I was hoping to have much more time this morning at Charlie's Pasture, but Miss Carol required a breakfast out, and therefore I made short order of the fly-fishing.
Arriving at Charlie's Pasture just as morning was breaking, I went to the upstream shallows. As the sun was beginning to kiss the tree tops; casting a sheen on the smooth-as-glass water; I watched a thousand insects dance and hop in the reflective light.. where they looked like prancing crystals on the surface. However, the carp were not in the shallows, so I ventured back downstream to the big pool.
At the big pool there was also an absence of carp. I found the lack of activity as strange, but figured the community was hiding on the far bank, thirty-five feet across, laying in their den, waiting for a call. So, with a roll cast I knocked on their door and they answered.
Using the olive and orange Carpola Charlie I immediately hooked-up with one of the Leviathan carp of Rock Creek. Our meeting would be short and sweet though, and in less than a minute the carp would bid farewell to this fisherman. The short, but frantic, fight aroused the rest of the community as they come to the middle of the pool to investigate.

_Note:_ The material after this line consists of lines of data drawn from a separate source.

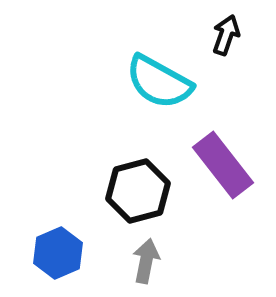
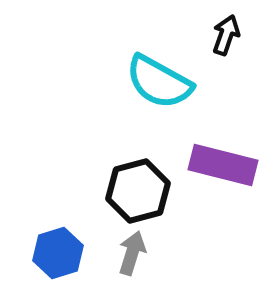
purple rectangle: rotated 38 degrees counterclockwise
blue hexagon: rotated 6 degrees clockwise
gray arrow: moved 14 px left, 8 px up; rotated 6 degrees clockwise
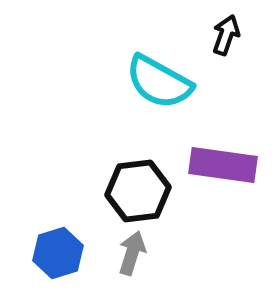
purple rectangle: rotated 6 degrees counterclockwise
black hexagon: rotated 8 degrees clockwise
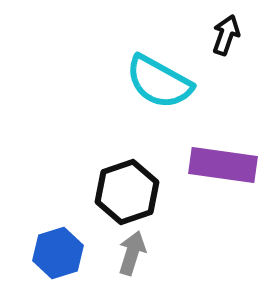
black hexagon: moved 11 px left, 1 px down; rotated 12 degrees counterclockwise
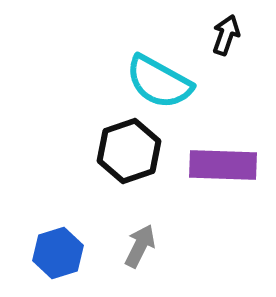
purple rectangle: rotated 6 degrees counterclockwise
black hexagon: moved 2 px right, 41 px up
gray arrow: moved 8 px right, 7 px up; rotated 9 degrees clockwise
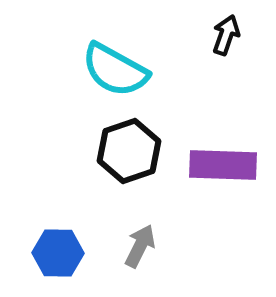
cyan semicircle: moved 44 px left, 12 px up
blue hexagon: rotated 18 degrees clockwise
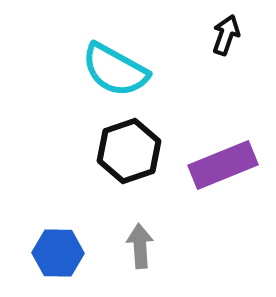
purple rectangle: rotated 24 degrees counterclockwise
gray arrow: rotated 30 degrees counterclockwise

I spotted a lone carp that looked of significant size and cast him the Carpola offering. He sucked it up right away and from thirty feet away I went for a hook-set. The hook-set was successful and the fight begin. These carp know their territory well, and with this fellow he kept going for the far bank, the root balls along that bank, and any structure he could find that would play to his advantage.
The fight came to an end ten minutes later as I immortalized the carp by picture that will go in my archives. He was a hearty fighter and very nice fish.